Sunday, June 28, 2009

RSI Indicator

The RSI is among the widely used indicators. There are ample information around explaining its use, so no point repeating here. But I do find a lack of simple explanation providing insights behind the formula. Perhaps I can add a little in this direction.



















To recap the RSI formula

RSI = 1 - (1/1+Rs); which keeps RSI within the range 0 to 1
or RSI(%)= 100 x RSI; range between 0 to 100%

where Rs = Avg(Gains)/Avg(Losses) over a period
The default period is normally set at 14

So this indicator basically takes the ratio of average gains/average losses

Hence when price movement is side way with Avg(Gains)=Avg(Losses), Rs = 1
RSI = 1/2 or 50%; the 50% line is visually useful too.

So it can be seen that if the
(average upward price movement) > (average downward price movement)
RSI > 50%

The 70% line is reached when Rs = 0.7/0.3 = 2.33 (by solving the formula)
i.e. (average upward price movement) = 2.33 times the (average downward price movement);
often taken as threshold entering the zone of price saturation being overbought.
I would simply interpret as Rs > 2 times.

Likewise, if the
(average upward price movement) < (average downward price movement)
RSI < 50%

The 30% line is reached when Rs = 0.3/0.7 = 0.433 (which I simply interpret as RS < 1/2)
i.e. (average upward price movement) = 0.433 times the (average downward price movement);
often taken as threshold entering the zone of price saturation being over sold.

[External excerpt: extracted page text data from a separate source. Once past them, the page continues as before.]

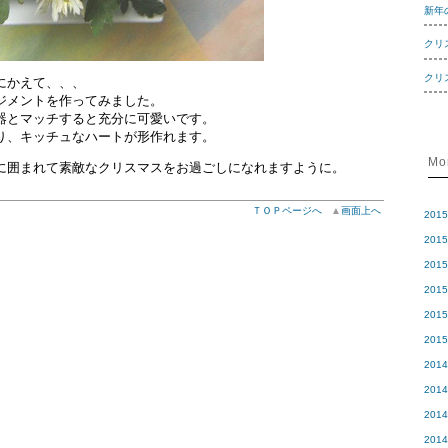
新年
クリ
クリ
にかえて、、、
ジメントを作ってみました。
器とマッチすると充分に可愛いです。
り、キッチュなハートが形作れます。
Mo
に囲まれて素敵なクリスマスをお過ごしになれますように。
ＴＯＰページへ
▲
画面上へ
201
201
201
201
201
201
201
201
201
201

One of RSI's usefulness is:

Its divergence from the price trend signals a potential trend reversal. This is revealed by lower values of Rs even as the prices move higher. This is also commonly visible on price charts as the "candle body" gets smaller (with a higher time frame) before a trend reverses. The RSI indicator shows this with more mathematical precision.